**TASK BRIEF:**
Two lines in the data below mark the range: the one with "Элегантные швейцарские часы" and the one with "из белого золота". Return both, along with every line between them, exactly.

== DATA EXTRACTS ==

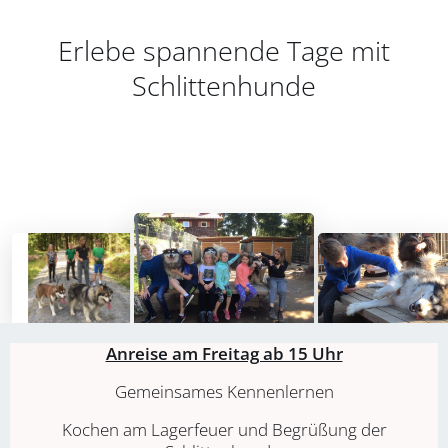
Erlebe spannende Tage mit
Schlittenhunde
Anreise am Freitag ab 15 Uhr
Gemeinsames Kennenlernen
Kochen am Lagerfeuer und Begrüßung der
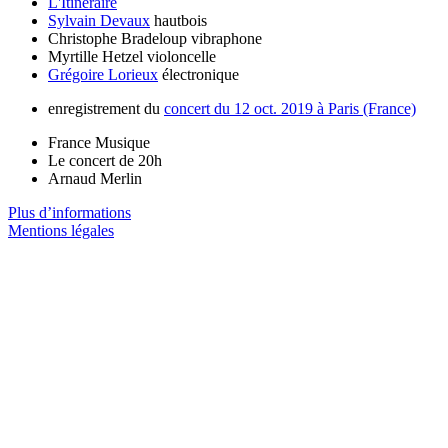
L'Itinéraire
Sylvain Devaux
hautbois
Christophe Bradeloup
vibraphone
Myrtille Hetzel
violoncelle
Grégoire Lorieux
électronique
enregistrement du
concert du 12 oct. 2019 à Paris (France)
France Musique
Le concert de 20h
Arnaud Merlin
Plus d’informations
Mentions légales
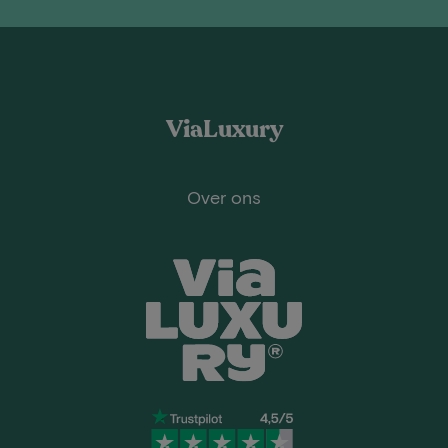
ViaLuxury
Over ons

===
== DATA EXTRACTS ==

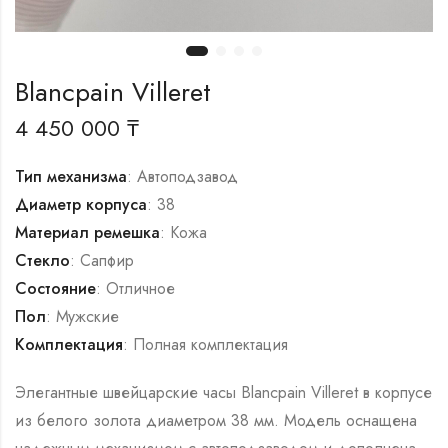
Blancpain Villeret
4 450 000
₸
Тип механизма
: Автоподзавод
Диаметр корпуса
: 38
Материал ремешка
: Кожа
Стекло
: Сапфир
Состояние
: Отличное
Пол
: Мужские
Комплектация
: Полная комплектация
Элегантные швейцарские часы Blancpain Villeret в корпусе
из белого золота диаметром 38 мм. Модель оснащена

===

**RESULT FOR THIS EXERCISE:**
Элегантные швейцарские часы Blancpain Villeret в корпусе
из белого золота диаметром 38 мм. Модель оснащена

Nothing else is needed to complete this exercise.